Things are a little jumpy after this – you need to have seen Last Name to really put what happens into context, but basically the conspiracy starts to take form while L and Light are still battling it out, albeit intellectually, at the end of the second part of Last Name. Key scenes from the climax there are interspersed throughout the first ten or twenty minutes here as the plot develops, and in that way, this film nicely compliments its counterpart. This chopping and changing might be a little confusing for those people who don’t know what happens to L in the other movie, but once the timeframe and countdown for events are established, the story really starts to come into its own.
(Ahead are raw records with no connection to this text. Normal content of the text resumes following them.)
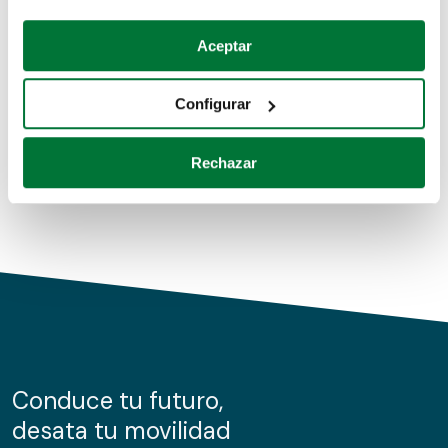
Coches de segunda mano
Si lo permite, también quisiéramos:
Aceptar
Recopilar información sobre su ubicación geográfica
Coches de km0
que puede tener una precisión de varios metros
Configurar
Coches de renting
Identificar su dispositivo analizándolo activamente
para buscar características específicas (huellas
Rechazar
digitales)
Obtenga más información sobre cómo se procesan sus
datos personales y establezca sus preferencias en la
sección de datos
. Puede cambiar o retirar su
consentimiento en cualquier momento en la Declaración
de cookies.
Las cookies de este sitio web se usan para personalizar
el contenido y los anuncios, ofrecer funciones de redes
sociales y analizar el tráfico. Además, compartimos
Conduce tu futuro,
información sobre el uso que haga del sitio web con
desata tu movilidad
nuestros partners de redes sociales, publicidad y análisis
So, ironically, L has some time to kill, the bad guys want to change the world, and innocents are in danger. On a larger scale, this idea of deciding for others what is right and wrong, what is acceptable and what must be punished, is a little repetitive of the themes of the first films, but it’s the characterisation that saves Change the World from merely cashing in on the popularity of Last Name. L, unlikely and possibly alarming babysitter for the survivor of the Bangnum incident and a young teen on the run, becomes involved not out of a sense of heroism so much as a dogged loyalty to one of the few friends he had and it’s his interaction with these ‘children’ that accounts for a lot of this film’s emotional appeal. L himself seems almost childlike, but by contrast with his two wards (one of whom, Maki, is played particularly well by Mayuko Fukuda) it is obvious that while he might never have learnt not to put his feet on the seats, he clearly knows who and what he is, and also what he believes.
There is of course the prerequisite super-sleuth moments, and the humorous bonding scenes, but they’re actually pretty low key for a film where two thirds of the cast are children and the other might as well be. Hideo Nakata, better known for films like the Ring and Dark Water handles his material with a great deal of confidence, as if he actually does make films that don’t involve the vengeful dead. While L: Change the World isn’t life changing, it’s no slouch when it comes to entertainment, and is the kind of sequel to its successful predecessor that has every right to hold its head high and walk tall.